Thursday, June 30, 2011

Bizarro Hari

Given that Johann Hari has been caught stealing quotes elicited from other interviewers and claiming them as his own, what would a Bizarro World Johann Hari be like?

Presumably he'd take dramatic quotes and falsely attribute them to other writers.

Oh wait he does that too! Claiming that a quote by a 1960s Archbishop of Canterbury that "a nuclear war would involve nothing more than the transition of many millions of people into the love of God, only a few years before they were going to find it anyway" came from Christopher Hitchens's book God is Not Great. It doesn't.

One of the amusing aspects of that episode is seeing the self proclaimed scourge of lazy thinking and sloppy journalism, Ben Goldacre, retweeting such an extraordinary quote uncritically and seeming to be largely unperturbed that he's been misled.

* As Yaffle told me when I interviewed him the other day- "I'm no fan of Hari" he said, rolling his eyes, before pausing "but it really is Hitch's quote, verbatim - just not from the book.". Which means in this case Hari is only guilty of being too arrogant to correct a trivial error.

7 comments:

Yaffle said...

I'm no fan of Hari, but it really is Hitch's quote, verbatim - just not from the book. He said it to a bookstore audience (see YouTube (1:13 in), or transcript thereof).

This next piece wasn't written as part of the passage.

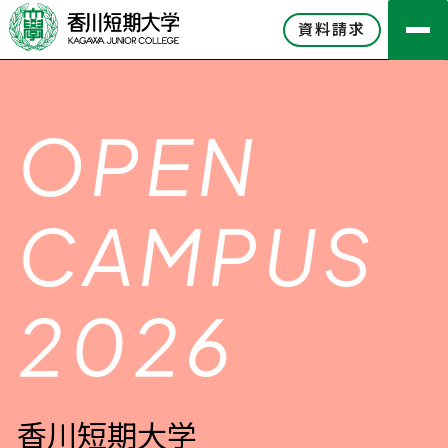
資料請求
OPEN
CAMPUS
2026
香川短期大学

It's Hitch who needs to cough up a source for this astonishing quote.

Ross said...

OK, I'll add a correction.

Matthew said...

If you go back to that link I left two commments giving what I think is the definitive source - the quote is true enough (although not 100% accurate) but wasn't in 1965, but earlier, and so was AoC Fisher.

Ross said...

That's good research, Matthew. Neither Hitchens nor Hari made the quote up then.

Anonymous said...

In the Youtube link Hitchens says the AoC said it in 1964. Hari says 1965 - Now I read the archive Time article that Matthew kindly dug up and the quote is from 1958, and attributed to Geoffrey Fisher (the reaction and debate in that article shows it was vilified by many other religious leaders at the time).
During 1964 and 1965 the AoC was Michael Ramsey. Different person, different time. I guess if no one has a problem with that then the AoC must be considered an entity like Dr Who and just regenerates between different bodies but is essentially is the same being ;)

Matthew said...

I think they were guilty of sloppy research. Then again everyone but myself seems to be, so I'm going to take the moral high ground.

Ross said...

Matthew- I'm going to take your research and pass it off as my own and then claim the moral high ground.